6.2 Create Catalog for Clean Zone

Create Glue Data Catalog for Clean Zone

  1. Access the Amazon Management Console
    • Search for the Glue service
    • Select Glue from the search results

alt

  1. Create a Database for the Glue Data Catalog
    • In the Glue Data Catalog section, select Databases then choose Add database
    • Enter the database name as fashion-clean-zone
    • Click Create

alt

alt

  1. Create a table for the Glue Data Catalog
    • Click on the fashion-clean-zone database you just created
    • Select Add table then choose Add tables using a crawler

alt

  1. In the crawler properties section
    • Enter the crawler name as fashion-clean-zone-crawler
    • Click Next

alt

  1. Select the data source and click Add a data source
    • Choose S3 then click Browse
    • Select the fashion-clean-zone bucket then click Add
    • Click Next

alt alt

  1. In the IAM role section
    • Select Create an IAM role
    • Enter the role name as AWSGlueServiceRole-FashionCrawlerRole
    • Click Next

alt

  1. In the Set output and scheduling section
    • Target database: Select the fashion-clean-zone database
    • Frequency: choose Daily and enter 17:00 (UTC is 00:00 Vietnam time)
    • Click Next

alt

  1. In the Review section
    • Click Finish

alt

  1. Select Run Crawler and wait for the crawler process to complete.

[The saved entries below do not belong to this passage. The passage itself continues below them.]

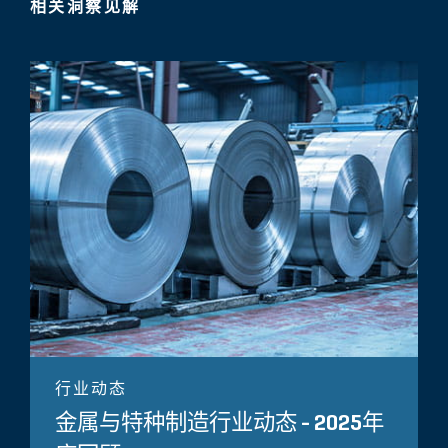
相关洞察见解
行业动态
金属与特种制造行业动态 - 2025年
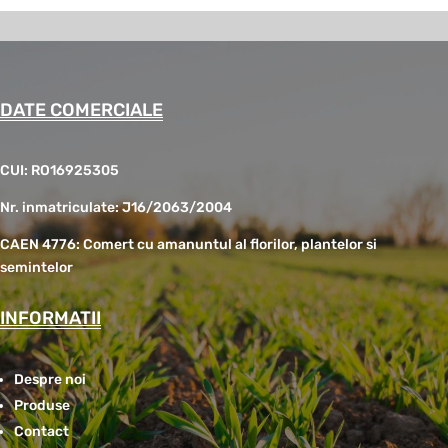
DATE COMERCIALE
CUI: RO16925305
Nr. inmatriculate: J16/2063/2004
CAEN 4776: Comert cu amanuntul al florilor, plantelor si
semintelor
INFORMATII
Despre noi
Produse
Contact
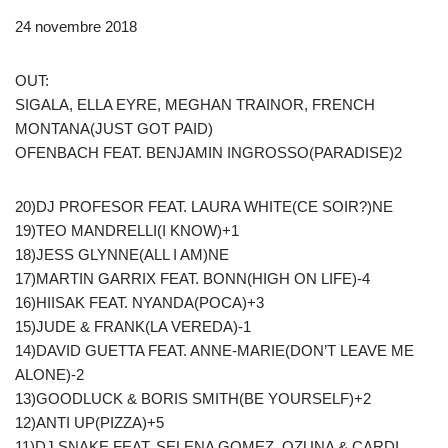
24 novembre 2018
OUT:
SIGALA, ELLA EYRE, MEGHAN TRAINOR, FRENCH
MONTANA(JUST GOT PAID)
OFENBACH FEAT. BENJAMIN INGROSSO(PARADISE)2
20)DJ PROFESOR FEAT. LAURA WHITE(CE SOIR?)NE
19)TEO MANDRELLI(I KNOW)+1
18)JESS GLYNNE(ALL I AM)NE
17)MARTIN GARRIX FEAT. BONN(HIGH ON LIFE)-4
16)HIISAK FEAT. NYANDA(POCA)+3
15)JUDE & FRANK(LA VEREDA)-1
14)DAVID GUETTA FEAT. ANNE-MARIE(DON’T LEAVE ME
ALONE)-2
13)GOODLUCK & BORIS SMITH(BE YOURSELF)+2
12)ANTI UP(PIZZA)+5
11)DJ SNAKE FEAT. SELENA GOMEZ, OZUNA & CARDI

This process will take about 1 minute.

Check Results with Athena

  1. Access the Athena service from the AWS Management Console. alt

  2. Click Launch Query Editor

alt

  1. In the Query Editor interface, click Settings and then Manage
    • Under Location of query result, click Browse S3 and select the fashion-logic-zone bucket
    • Click Save

alt

  1. Return to the Editor section
    • On the left, select Data Source as AwsDataCatalog
    • Select the Database as fashion-clean-zone
    • You can now enter SQL queries to query the data. For example:
    SELECT * FROM "fashion-clean-zone"."clickstreams" limit 10;

alt